In the records that follow, find the line with "Optional Activity-Specific Items"; from there, retype every line exactly through the line with "pack layers.)", which also belongs to the answer.
*** Opening Records provided ***
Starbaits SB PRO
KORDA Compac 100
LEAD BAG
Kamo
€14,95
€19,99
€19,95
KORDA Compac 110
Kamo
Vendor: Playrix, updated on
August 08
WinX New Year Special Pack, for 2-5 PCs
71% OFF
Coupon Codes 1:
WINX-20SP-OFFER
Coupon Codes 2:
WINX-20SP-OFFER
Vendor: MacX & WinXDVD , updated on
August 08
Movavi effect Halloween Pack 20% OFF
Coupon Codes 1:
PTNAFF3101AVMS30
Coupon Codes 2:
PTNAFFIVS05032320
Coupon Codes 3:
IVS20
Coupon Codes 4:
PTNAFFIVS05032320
*** Closing Records provided ***
*** Opening Records provided ***
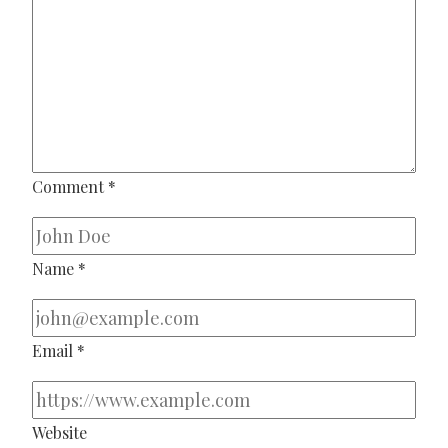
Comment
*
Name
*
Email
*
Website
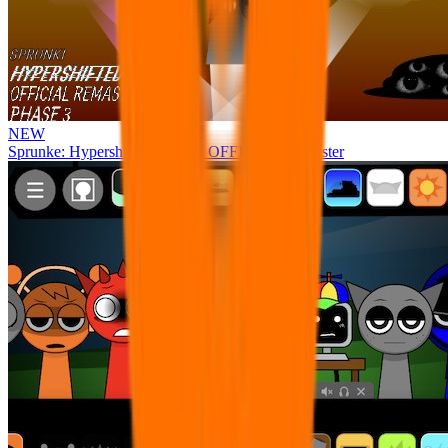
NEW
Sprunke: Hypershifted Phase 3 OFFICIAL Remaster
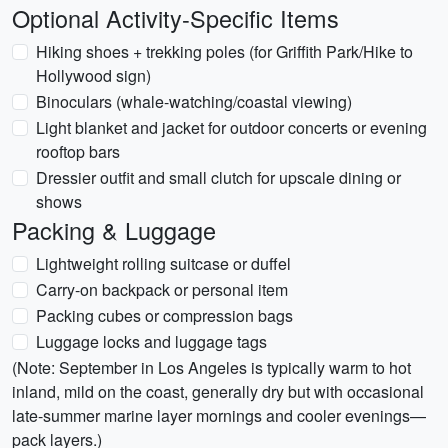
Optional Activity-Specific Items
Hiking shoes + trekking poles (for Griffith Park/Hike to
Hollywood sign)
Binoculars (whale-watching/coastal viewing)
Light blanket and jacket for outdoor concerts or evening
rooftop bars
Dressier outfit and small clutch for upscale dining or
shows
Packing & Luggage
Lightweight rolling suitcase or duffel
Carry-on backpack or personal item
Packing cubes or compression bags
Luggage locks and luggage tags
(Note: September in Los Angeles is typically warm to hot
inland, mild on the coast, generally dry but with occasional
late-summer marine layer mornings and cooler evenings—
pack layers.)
*** Closing Records provided ***
*** Opening Records provided ***
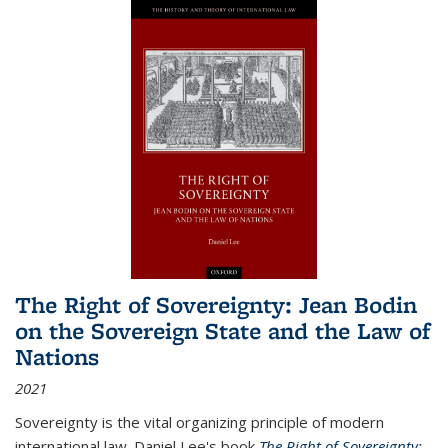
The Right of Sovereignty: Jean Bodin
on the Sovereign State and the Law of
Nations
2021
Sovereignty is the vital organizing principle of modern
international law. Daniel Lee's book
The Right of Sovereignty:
*** Closing Records provided ***
Written answer =>
Optional Activity-Specific Items
Hiking shoes + trekking poles (for Griffith Park/Hike to
Hollywood sign)
Binoculars (whale-watching/coastal viewing)
Light blanket and jacket for outdoor concerts or evening
rooftop bars
Dressier outfit and small clutch for upscale dining or
shows
Packing & Luggage
Lightweight rolling suitcase or duffel
Carry-on backpack or personal item
Packing cubes or compression bags
Luggage locks and luggage tags
(Note: September in Los Angeles is typically warm to hot
inland, mild on the coast, generally dry but with occasional
late-summer marine layer mornings and cooler evenings—
pack layers.)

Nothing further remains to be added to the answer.